# [Work order]
Write out, word for word, every line in the data below from the one containing "your inventory network." to the one containing "worthy, or you", both of them included.

(Beginning of Provided material)

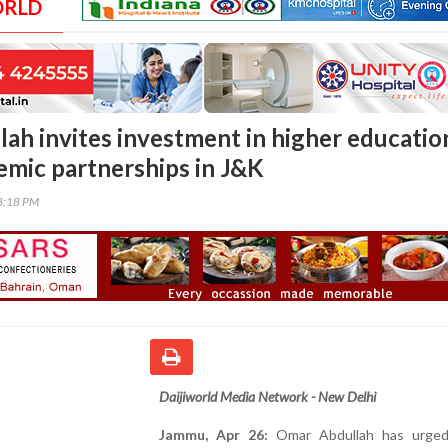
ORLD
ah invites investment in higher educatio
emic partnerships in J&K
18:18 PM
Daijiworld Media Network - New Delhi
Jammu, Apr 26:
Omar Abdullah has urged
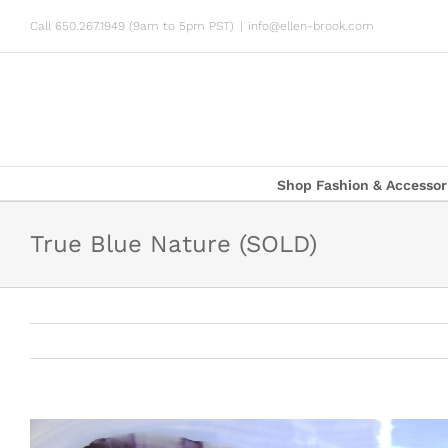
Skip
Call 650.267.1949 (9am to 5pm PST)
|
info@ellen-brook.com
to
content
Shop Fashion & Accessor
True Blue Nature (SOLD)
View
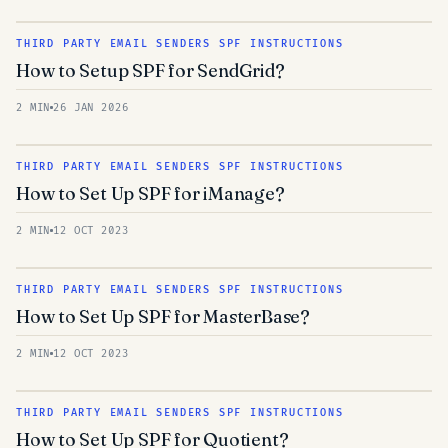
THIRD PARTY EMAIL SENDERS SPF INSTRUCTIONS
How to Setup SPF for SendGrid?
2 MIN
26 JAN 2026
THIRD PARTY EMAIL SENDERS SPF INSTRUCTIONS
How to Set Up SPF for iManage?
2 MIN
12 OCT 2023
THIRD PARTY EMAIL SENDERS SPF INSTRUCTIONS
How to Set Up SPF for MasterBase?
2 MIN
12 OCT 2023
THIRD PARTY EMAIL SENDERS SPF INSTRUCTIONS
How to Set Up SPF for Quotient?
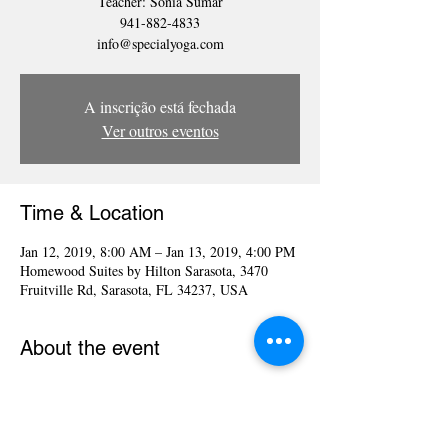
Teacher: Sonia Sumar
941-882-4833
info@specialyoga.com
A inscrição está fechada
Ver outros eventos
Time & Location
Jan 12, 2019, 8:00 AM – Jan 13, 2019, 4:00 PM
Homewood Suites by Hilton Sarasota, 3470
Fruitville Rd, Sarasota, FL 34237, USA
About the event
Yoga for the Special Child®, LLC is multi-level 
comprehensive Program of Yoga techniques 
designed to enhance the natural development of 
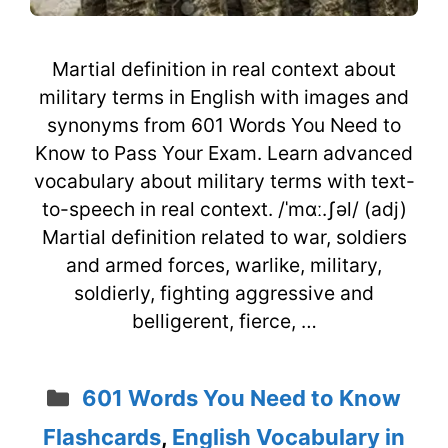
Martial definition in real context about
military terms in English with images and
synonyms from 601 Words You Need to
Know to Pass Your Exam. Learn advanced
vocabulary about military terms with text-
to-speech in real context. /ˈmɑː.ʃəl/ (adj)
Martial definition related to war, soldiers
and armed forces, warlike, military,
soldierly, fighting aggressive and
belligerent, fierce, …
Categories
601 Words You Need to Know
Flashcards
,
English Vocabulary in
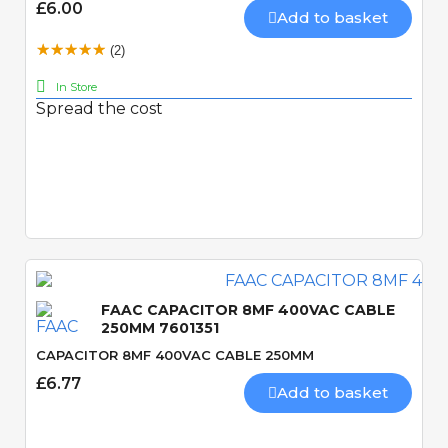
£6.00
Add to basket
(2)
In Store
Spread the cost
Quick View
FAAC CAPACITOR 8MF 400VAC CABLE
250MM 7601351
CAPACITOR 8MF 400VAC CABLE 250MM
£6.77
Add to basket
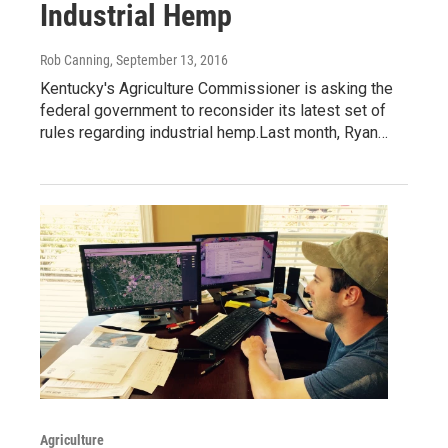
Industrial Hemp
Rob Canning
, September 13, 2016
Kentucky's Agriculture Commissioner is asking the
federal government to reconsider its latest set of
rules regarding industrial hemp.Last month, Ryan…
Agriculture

(End of Provided material)
(Beginning of Provided material)

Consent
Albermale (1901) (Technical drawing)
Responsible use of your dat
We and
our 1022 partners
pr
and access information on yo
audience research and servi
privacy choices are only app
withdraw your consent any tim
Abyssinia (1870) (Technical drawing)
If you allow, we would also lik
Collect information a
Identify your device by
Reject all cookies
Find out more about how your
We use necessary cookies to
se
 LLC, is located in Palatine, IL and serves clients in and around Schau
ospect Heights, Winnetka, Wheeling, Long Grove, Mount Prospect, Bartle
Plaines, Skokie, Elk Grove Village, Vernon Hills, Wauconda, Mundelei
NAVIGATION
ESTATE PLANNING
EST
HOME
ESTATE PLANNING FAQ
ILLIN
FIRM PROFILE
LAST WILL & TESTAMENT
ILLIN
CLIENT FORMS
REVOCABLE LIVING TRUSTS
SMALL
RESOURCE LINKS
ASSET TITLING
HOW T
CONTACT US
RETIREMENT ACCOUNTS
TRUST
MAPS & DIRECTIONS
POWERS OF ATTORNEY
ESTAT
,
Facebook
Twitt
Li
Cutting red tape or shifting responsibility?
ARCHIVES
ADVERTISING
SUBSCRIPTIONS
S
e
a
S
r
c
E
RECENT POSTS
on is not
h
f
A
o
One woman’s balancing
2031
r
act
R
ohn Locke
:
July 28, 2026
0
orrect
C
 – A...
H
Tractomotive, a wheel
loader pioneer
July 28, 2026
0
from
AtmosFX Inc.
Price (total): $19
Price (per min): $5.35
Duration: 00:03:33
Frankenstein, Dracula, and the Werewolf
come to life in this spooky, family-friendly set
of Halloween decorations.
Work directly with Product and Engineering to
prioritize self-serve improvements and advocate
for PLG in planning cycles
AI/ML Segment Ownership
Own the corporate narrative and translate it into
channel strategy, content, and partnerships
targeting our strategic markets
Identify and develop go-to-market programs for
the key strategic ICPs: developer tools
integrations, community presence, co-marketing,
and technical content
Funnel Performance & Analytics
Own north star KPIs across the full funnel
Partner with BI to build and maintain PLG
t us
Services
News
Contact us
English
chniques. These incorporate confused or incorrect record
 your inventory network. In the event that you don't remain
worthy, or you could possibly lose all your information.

(End of Provided material)

# [Result of this exercise]
 your inventory network. In the event that you don't remain
worthy, or you could possibly lose all your information.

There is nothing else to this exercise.